Io, quei piccoli e dannati fiori, li ho utilizzati come se fossero delle lame e li ho portati dentro il mio sotterraneo. Lì dentro, proprio in quel posto, pieno di sotterfugi; stracolmo di inganni, svuotato di potere e impaurito dallo stesso tiranno. Mi sono circondata dei loro internodi, sperando che si potessero trasformare in rovi, così neri, da potermici perdere una volta addentrandomi in essi.

Ma non hanno fatto altro che accarezzarmi la pelle, passeggiando sul mio tessuto così lentamente raffreddato da rilasciarmi persino brividi. E quelle carezze, mi mancavano così tanto che sono esplosa di gioia. Non riuscivo a farmele piacere, ma correvo da loro, ogni volta che necessitavo della loro armonia addosso. I loro colori, riuscivano a darmi un posto dentro questo caos, senza luce, che si è offerto per divenire escremento di luce persa. I loro colori, mi si posavano sul mento, sugli occhi, sulle labbra. E non lasciavano neanche una parte del mio corpo, così tanto che colorarono le mie labbra di glicine, gli occhi di quel verde sbiadito, la mia lingua azzurra e il mio naso color amarena. Ero così finita che avrei voluto finirli e rubare il loro posto dentro quel mondo, dentro questo grande ologramma che li ha saziati prima, per derubarli di minerali successivamente. Con i loro pezzi addosso, finalmente avevo ottenuto un vero trucco sul mio viso. Quello era il mio stile e non mi sentivo né infantile, né intossicata. E ho deciso, proprio con i loro pezzetti addosso, che avrei smesso di sentirmi così storpia e sporca. I loro petali erano riusciti a lavarmi, a sciacquarmi via tutte le intemperie ed io, ero riuscita a difenderli dai cambiamenti climatici, dai miei errori, dalla mia destrezza, dalla mia forza e dai miei calci. Eravamo uniti, come se tra noi si fosse immobilizzata una calamita. Io, avevo le loro pezze addosso e non me ne vergognavo ed ero così diversa dagli altri occhi che ho, finalmente percepito, come costruirmi una strada soltanto mia.

L'avrei riempita di Verbena, fino a strozzarla. Non ci sarebbe stato nessun vicolo cieco, né criminali, né puttane, né matti, né ologrammi soli. Ma gli edifici sulle soglie, sarebbero crollati. E tutto sarebbe stato soltanto un'ombra, una caricatura del mio mondo così stanco di essere invaso dal nero corvino delle mie ciglia. Quei palazzi l'avrei osservati mentre cascavano, come un pezzetto di carta bruciato dal fuoco. Li avrei lasciati da soli; la distruzione non mi piace. E mi sarei sentita nuovamente scoperta, senza il mio nero. Non sarei stata più me stessa e anche il mio trucco, si sarebbe sciolto e tutto, sarebbe andato in frantumi. Ed io, avrei salutato i miei pezzi, caduti sul quella strada sporca e avida di escrementi.

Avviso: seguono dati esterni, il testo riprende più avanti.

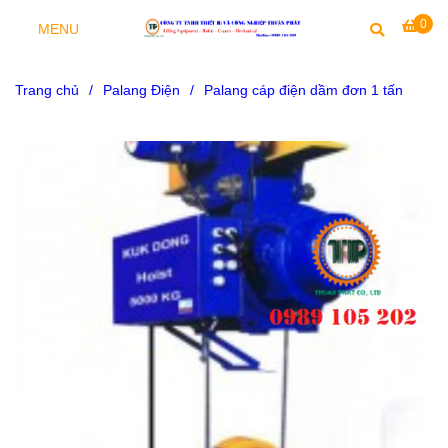
0
MENU
Trang chủ
/
Palang Điện
/
Palang cáp điện dầm đơn 1 tấn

"Sono qui, all'interno del mio sotterraneo. Mi manca sentire la forza del vento, mi manca quel verde che riusciva a fagocitare qualsiasi oggetto laggiù in città. Qui dentro, ci sono tutti i miei pezzi: quelli che hanno rubato. Portati via senza nessuna cura. Mi hanno lasciata da sola, con i miei insetti, col mio letto e il mio ossigeno che si è oramai riempito di Eternit. E aspetto soltanto il momento giusto in cui queste polveri, toccheranno i miei polmoni: per distruggere, per scatenare quel mondo di morte dentro i miei muscoli. Lo aspetto così tanto dentro, che i miei neuroni sono impazziti di rancore. Necessitano di una fine, necessitano di ferire e finire. 

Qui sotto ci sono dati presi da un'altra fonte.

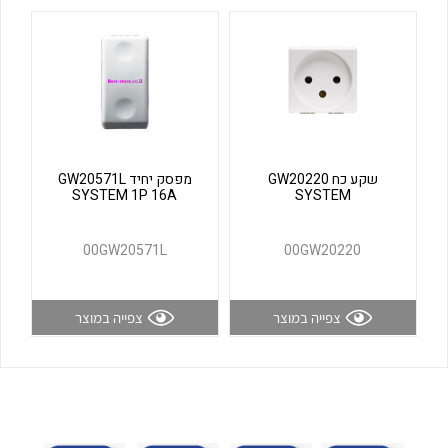
לכל מוצרי היצרן
לכל מוצרי היצרן
שקע כח GW20220
מפסק יחיד GW20571L
SYSTEM 1P 16A
SYSTEM
לכל מוצרי היצרן
לכל מוצרי היצרן
00GW20571L
00GW20220
צפייה במוצר
צפייה במוצר
לכל מוצרי היצרן
לכל מוצרי היצרן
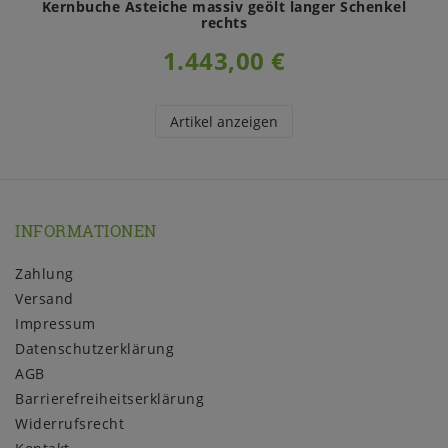
Kernbuche Asteiche massiv geölt langer Schenkel
rechts
1.443,00 €
Artikel anzeigen
INFORMATIONEN
Zahlung
Versand
Impressum
Daten­schutz­erklärung
AGB
Barrierefreiheitserklärung
Widerrufs­recht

E vorrei, ancora, essere qualcosa. Non essere così da sola, senza un vero branco vuoto. Mi basterebbe una boa, una canoa, dei licheni; per fuggire da questo istante. Ma ho perso anche il mio spartito, ho perso la mia musica e le stelle. Ho perso qualsiasi funzione  o stato d'animo. Ho perso il mio personaggio e le mie lacrime. Ma credimi, tu che possiedi le armi per farlo, credimi. Credimi, che ho cercato di sfuggirmi, di sfuggirti; ma sono rimasta intrappolata sotto questo diluvio.